◆ Data to examine ◆
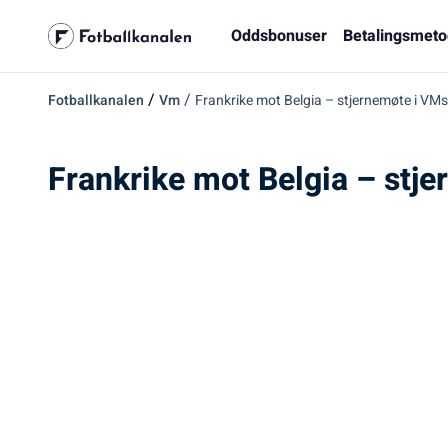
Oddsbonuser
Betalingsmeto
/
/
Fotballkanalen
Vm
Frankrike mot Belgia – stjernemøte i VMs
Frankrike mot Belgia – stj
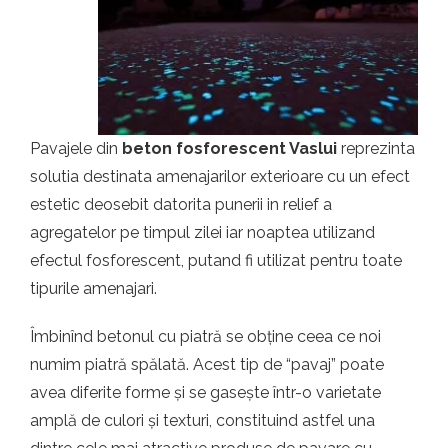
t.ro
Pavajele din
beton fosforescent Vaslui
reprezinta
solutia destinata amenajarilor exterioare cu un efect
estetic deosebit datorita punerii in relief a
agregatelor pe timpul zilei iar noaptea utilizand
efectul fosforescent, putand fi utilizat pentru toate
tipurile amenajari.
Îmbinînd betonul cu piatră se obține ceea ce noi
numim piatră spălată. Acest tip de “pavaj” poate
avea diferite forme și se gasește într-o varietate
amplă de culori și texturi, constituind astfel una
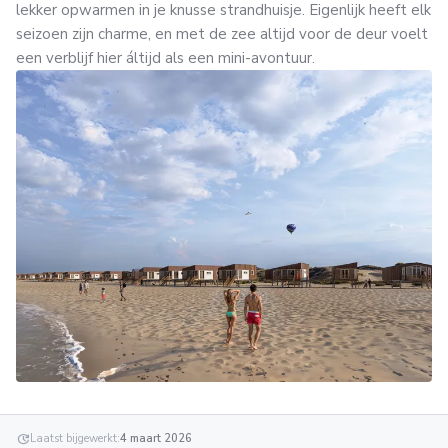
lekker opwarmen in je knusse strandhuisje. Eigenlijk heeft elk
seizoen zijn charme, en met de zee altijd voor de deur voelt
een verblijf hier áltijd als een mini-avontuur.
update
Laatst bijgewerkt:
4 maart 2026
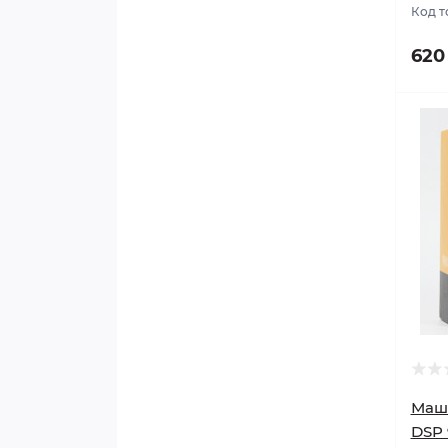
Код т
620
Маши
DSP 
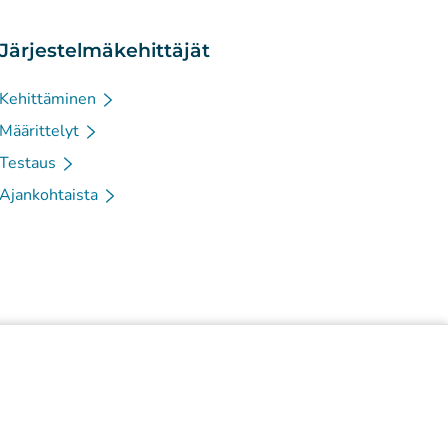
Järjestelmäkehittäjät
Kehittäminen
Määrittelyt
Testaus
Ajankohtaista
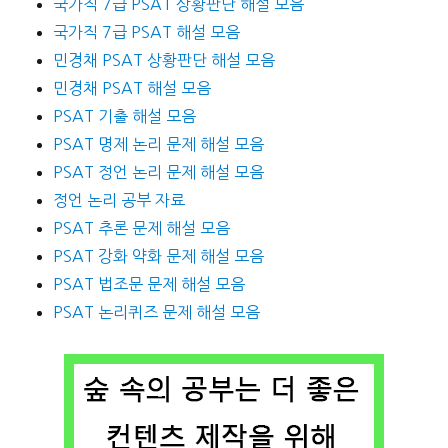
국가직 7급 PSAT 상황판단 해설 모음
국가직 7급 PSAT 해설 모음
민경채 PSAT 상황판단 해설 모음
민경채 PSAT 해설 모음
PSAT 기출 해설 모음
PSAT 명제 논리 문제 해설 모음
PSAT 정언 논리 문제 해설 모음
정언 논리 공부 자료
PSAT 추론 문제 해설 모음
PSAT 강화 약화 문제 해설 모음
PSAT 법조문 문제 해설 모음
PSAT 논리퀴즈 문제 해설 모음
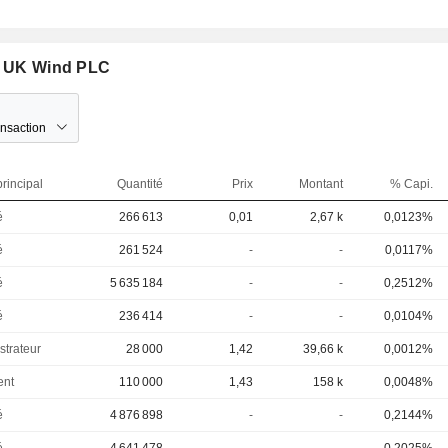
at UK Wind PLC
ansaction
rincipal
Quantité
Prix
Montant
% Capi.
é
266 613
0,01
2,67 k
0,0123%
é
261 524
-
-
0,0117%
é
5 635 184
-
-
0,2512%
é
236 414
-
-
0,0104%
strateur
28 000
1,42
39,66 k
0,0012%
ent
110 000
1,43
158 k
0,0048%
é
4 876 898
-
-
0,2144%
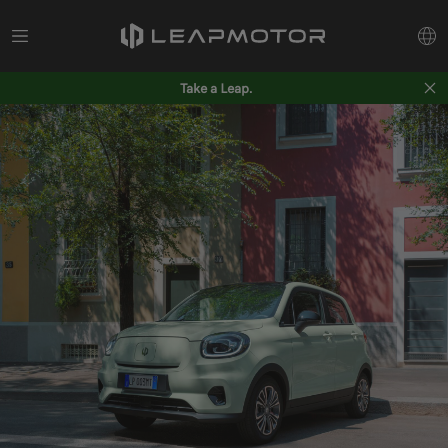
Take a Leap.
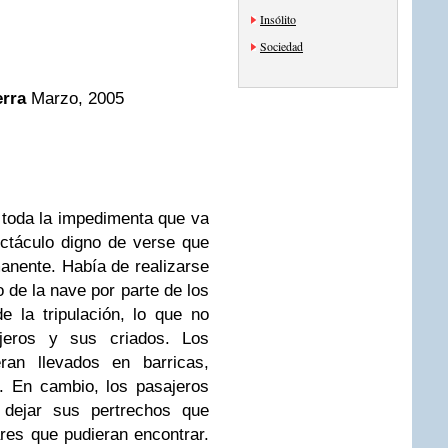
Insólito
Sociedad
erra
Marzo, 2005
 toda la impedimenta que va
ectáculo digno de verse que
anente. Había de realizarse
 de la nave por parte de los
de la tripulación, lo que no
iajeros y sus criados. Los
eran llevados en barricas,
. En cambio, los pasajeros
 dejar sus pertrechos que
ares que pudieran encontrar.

==

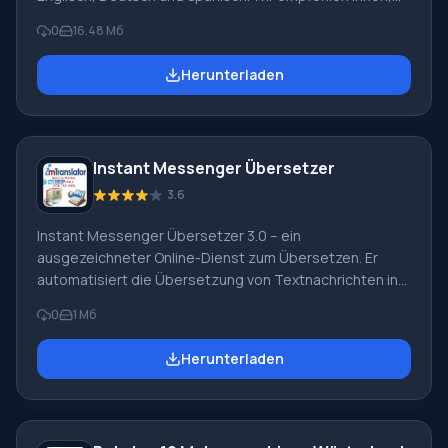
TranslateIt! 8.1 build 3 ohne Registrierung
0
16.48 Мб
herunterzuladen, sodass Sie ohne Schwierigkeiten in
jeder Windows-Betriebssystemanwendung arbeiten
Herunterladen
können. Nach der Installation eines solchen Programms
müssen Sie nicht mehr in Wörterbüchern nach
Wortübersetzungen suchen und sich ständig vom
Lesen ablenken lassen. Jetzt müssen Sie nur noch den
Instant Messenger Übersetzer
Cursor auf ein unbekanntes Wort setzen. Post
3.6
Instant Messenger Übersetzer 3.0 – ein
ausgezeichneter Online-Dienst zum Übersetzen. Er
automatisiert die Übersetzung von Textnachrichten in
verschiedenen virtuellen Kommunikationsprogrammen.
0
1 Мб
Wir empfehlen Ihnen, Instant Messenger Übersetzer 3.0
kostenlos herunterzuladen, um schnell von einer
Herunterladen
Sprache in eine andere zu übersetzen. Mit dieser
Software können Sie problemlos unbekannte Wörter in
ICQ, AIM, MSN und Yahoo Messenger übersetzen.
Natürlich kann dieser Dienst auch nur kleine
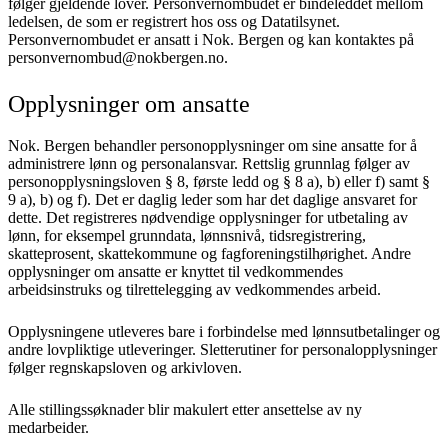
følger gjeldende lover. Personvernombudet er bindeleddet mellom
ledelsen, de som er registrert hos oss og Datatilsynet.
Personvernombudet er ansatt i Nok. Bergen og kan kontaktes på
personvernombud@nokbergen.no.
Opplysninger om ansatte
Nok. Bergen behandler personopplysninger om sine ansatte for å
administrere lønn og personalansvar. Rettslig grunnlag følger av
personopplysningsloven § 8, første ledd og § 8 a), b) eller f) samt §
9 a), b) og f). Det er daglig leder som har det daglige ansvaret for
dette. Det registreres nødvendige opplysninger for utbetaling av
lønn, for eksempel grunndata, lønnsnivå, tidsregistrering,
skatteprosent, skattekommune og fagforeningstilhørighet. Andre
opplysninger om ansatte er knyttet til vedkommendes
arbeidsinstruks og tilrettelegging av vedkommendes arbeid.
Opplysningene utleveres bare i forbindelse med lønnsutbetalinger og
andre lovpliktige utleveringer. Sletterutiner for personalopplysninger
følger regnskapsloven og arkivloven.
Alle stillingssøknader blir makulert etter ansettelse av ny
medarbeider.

◆ Work item ◆
Output the lines above between the one holding "Personvernombudet er ansatt" and the one holding "medarbeider.", inclusive, with nothing before or after them.

◆ Result of this task ◆
Personvernombudet er ansatt i Nok. Bergen og kan kontaktes på
personvernombud@nokbergen.no.
Opplysninger om ansatte
Nok. Bergen behandler personopplysninger om sine ansatte for å
administrere lønn og personalansvar. Rettslig grunnlag følger av
personopplysningsloven § 8, første ledd og § 8 a), b) eller f) samt §
9 a), b) og f). Det er daglig leder som har det daglige ansvaret for
dette. Det registreres nødvendige opplysninger for utbetaling av
lønn, for eksempel grunndata, lønnsnivå, tidsregistrering,
skatteprosent, skattekommune og fagforeningstilhørighet. Andre
opplysninger om ansatte er knyttet til vedkommendes
arbeidsinstruks og tilrettelegging av vedkommendes arbeid.
Opplysningene utleveres bare i forbindelse med lønnsutbetalinger og
andre lovpliktige utleveringer. Sletterutiner for personalopplysninger
følger regnskapsloven og arkivloven.
Alle stillingssøknader blir makulert etter ansettelse av ny
medarbeider.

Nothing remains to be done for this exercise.